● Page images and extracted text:
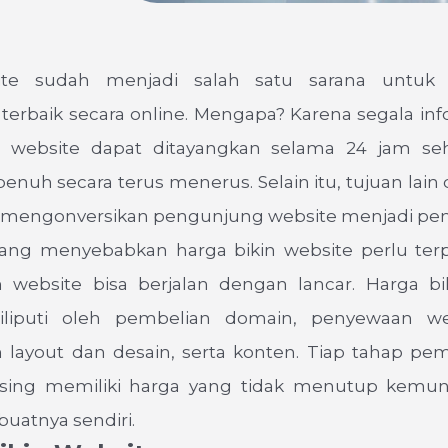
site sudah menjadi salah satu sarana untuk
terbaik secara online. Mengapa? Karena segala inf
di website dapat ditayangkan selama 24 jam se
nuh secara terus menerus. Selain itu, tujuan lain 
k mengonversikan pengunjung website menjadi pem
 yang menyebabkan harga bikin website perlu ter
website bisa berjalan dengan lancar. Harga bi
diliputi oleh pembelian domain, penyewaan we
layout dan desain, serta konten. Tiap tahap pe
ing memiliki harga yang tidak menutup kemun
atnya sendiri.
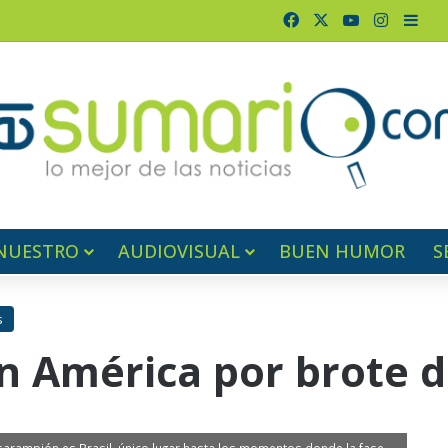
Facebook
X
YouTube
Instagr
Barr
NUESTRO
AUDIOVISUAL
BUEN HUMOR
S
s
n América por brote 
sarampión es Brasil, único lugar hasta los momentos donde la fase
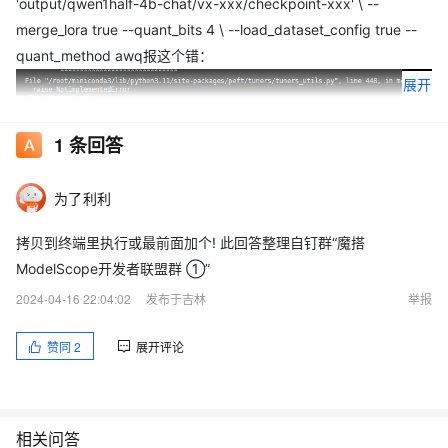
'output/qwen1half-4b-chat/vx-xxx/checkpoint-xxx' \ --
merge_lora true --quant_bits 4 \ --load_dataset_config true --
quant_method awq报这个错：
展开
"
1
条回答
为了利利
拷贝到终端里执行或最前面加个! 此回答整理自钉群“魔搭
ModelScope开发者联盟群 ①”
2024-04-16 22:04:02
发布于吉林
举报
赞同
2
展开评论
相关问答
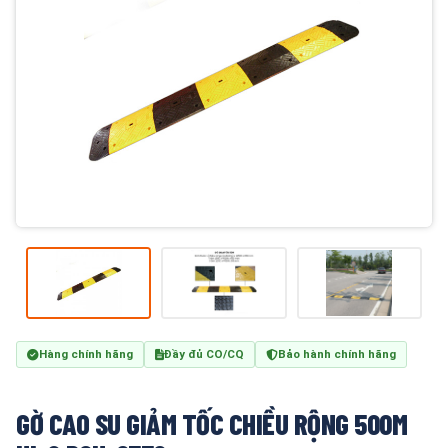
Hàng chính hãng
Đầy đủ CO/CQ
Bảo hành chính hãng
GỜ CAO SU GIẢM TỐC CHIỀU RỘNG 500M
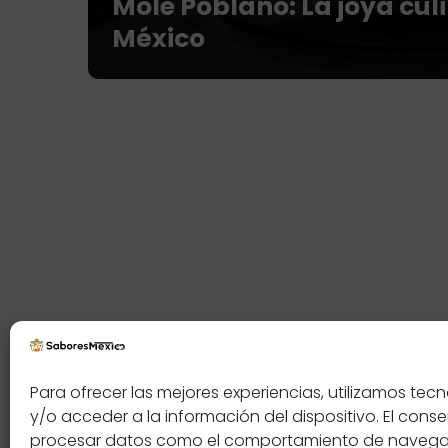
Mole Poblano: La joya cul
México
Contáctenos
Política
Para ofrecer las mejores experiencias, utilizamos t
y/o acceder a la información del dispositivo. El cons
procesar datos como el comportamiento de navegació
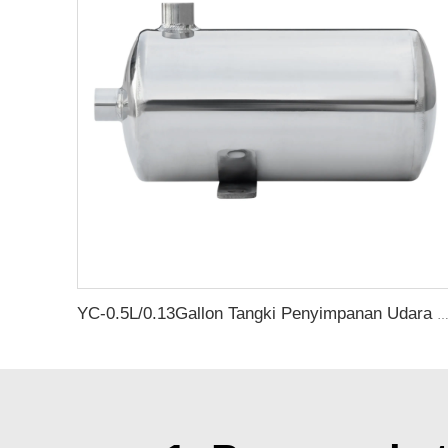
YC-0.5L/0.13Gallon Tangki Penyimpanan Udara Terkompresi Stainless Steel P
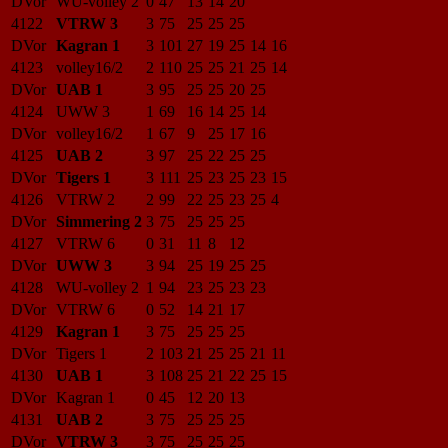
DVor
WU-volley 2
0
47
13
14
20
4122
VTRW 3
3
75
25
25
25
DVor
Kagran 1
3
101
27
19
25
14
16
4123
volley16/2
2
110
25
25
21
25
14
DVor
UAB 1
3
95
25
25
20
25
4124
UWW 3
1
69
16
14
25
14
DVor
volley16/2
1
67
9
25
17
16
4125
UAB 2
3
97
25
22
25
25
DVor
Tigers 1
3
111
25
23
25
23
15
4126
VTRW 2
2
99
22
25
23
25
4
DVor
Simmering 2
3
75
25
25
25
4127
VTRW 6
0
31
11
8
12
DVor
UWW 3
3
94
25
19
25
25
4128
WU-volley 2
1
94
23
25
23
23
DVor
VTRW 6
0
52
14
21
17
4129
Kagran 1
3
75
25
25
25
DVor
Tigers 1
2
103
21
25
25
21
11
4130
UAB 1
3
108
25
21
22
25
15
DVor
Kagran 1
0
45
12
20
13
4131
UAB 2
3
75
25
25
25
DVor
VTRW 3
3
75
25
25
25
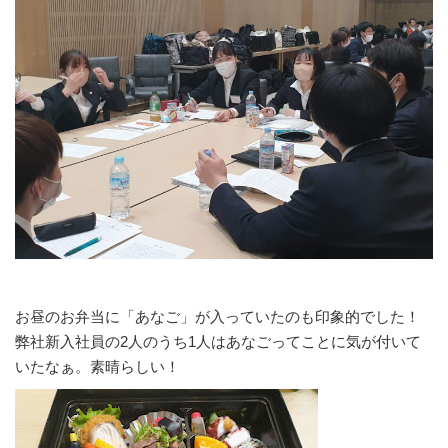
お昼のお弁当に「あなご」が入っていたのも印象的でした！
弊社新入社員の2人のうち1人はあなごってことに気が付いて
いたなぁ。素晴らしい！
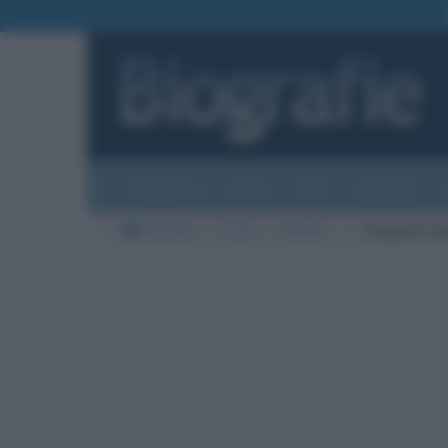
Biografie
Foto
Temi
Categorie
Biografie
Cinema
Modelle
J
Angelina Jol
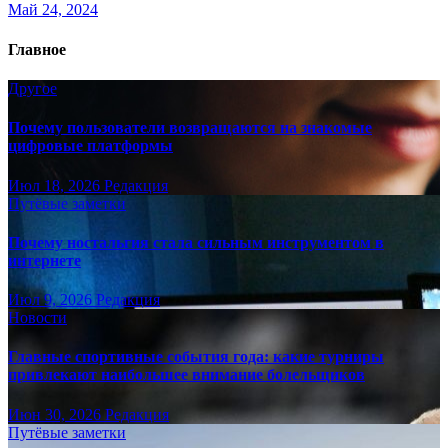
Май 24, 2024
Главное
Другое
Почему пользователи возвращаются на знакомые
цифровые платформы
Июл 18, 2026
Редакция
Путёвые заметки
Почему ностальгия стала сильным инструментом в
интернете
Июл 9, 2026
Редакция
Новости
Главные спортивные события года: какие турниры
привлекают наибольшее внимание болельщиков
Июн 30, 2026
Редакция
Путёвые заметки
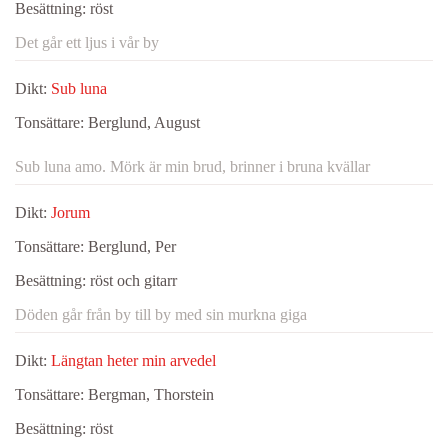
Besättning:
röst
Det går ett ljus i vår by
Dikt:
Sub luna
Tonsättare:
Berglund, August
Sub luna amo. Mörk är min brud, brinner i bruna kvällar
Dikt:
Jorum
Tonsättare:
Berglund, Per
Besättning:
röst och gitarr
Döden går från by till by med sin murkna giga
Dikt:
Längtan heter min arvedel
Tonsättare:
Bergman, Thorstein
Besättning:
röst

● Work instructions: The response should consist of the entries above, given again exactly and free of pictures.

● Exercise output:
site sudah menjadi salah satu sarana untuk
terbaik secara online. Mengapa? Karena segala inf
di website dapat ditayangkan selama 24 jam se
nuh secara terus menerus. Selain itu, tujuan lain 
k mengonversikan pengunjung website menjadi pem
 yang menyebabkan harga bikin website perlu ter
website bisa berjalan dengan lancar. Harga bi
diliputi oleh pembelian domain, penyewaan we
layout dan desain, serta konten. Tiap tahap pe
ing memiliki harga yang tidak menutup kemun
atnya sendiri.
Facebook
X
YouTube
Instagr
Barr
NUESTRO
AUDIOVISUAL
BUEN HUMOR
S
s
n América por brote 
sarampión es Brasil, único lugar hasta los momentos donde la fase
'output/qwen1half-4b-chat/vx-xxx/checkpoint-xxx' \ --
merge_lora true --quant_bits 4 \ --load_dataset_config true --
quant_method awq报这个错：
展开
"
1
条回答
为了利利
拷贝到终端里执行或最前面加个! 此回答整理自钉群“魔搭
ModelScope开发者联盟群 ①”
2024-04-16 22:04:02
发布于吉林
举报
赞同
2
展开评论
相关问答
Hàng chính hãng
Đầy đủ CO/CQ
Bảo hành chính hãng
GỜ CAO SU GIẢM TỐC CHIỀU RỘNG 500M
Mole Poblano: La joya cul
México
Contáctenos
Política
Para ofrecer las mejores experiencias, utilizamos t
y/o acceder a la información del dispositivo. El cons
procesar datos como el comportamiento de navegació
YC-0.5L/0.13Gallon Tangki Penyimpanan Udara Terkompresi Stainless Steel P
DVor
WU-volley 2
0
47
13
14
20
4122
VTRW 3
3
75
25
25
25
DVor
Kagran 1
3
101
27
19
25
14
16
4123
volley16/2
2
110
25
25
21
25
14
DVor
UAB 1
3
95
25
25
20
25
4124
UWW 3
1
69
16
14
25
14
DVor
volley16/2
1
67
9
25
17
16
4125
UAB 2
3
97
25
22
25
25
DVor
Tigers 1
3
111
25
23
25
23
15
4126
VTRW 2
2
99
22
25
23
25
4
DVor
Simmering 2
3
75
25
25
25
4127
VTRW 6
0
31
11
8
12
DVor
UWW 3
3
94
25
19
25
25
4128
WU-volley 2
1
94
23
25
23
23
DVor
VTRW 6
0
52
14
21
17
4129
Kagran 1
3
75
25
25
25
DVor
Tigers 1
2
103
21
25
25
21
11
4130
UAB 1
3
108
25
21
22
25
15
DVor
Kagran 1
0
45
12
20
13
4131
UAB 2
3
75
25
25
25
DVor
VTRW 3
3
75
25
25
25
お昼のお弁当に「あなご」が入っていたのも印象的でした！
弊社新入社員の2人のうち1人はあなごってことに気が付いて
いたなぁ。素晴らしい！
Biografie
Foto
Temi
Categorie
Biografie
Cinema
Modelle
J
Angelina Jol
Май 24, 2024
Главное
Другое
Почему пользователи возвращаются на знакомые
цифровые платформы
Июл 18, 2026
Редакция
Путёвые заметки
Почему ностальгия стала сильным инструментом в
интернете
Июл 9, 2026
Редакция
Новости
Главные спортивные события года: какие турниры
привлекают наибольшее внимание болельщиков
Июн 30, 2026
Редакция
Путёвые заметки
Besättning:
röst
Det går ett ljus i vår by
Dikt:
Sub luna
Tonsättare:
Berglund, August
Sub luna amo. Mörk är min brud, brinner i bruna kvällar
Dikt:
Jorum
Tonsättare:
Berglund, Per
Besättning:
röst och gitarr
Döden går från by till by med sin murkna giga
Dikt:
Längtan heter min arvedel
Tonsättare:
Bergman, Thorstein
Besättning:
röst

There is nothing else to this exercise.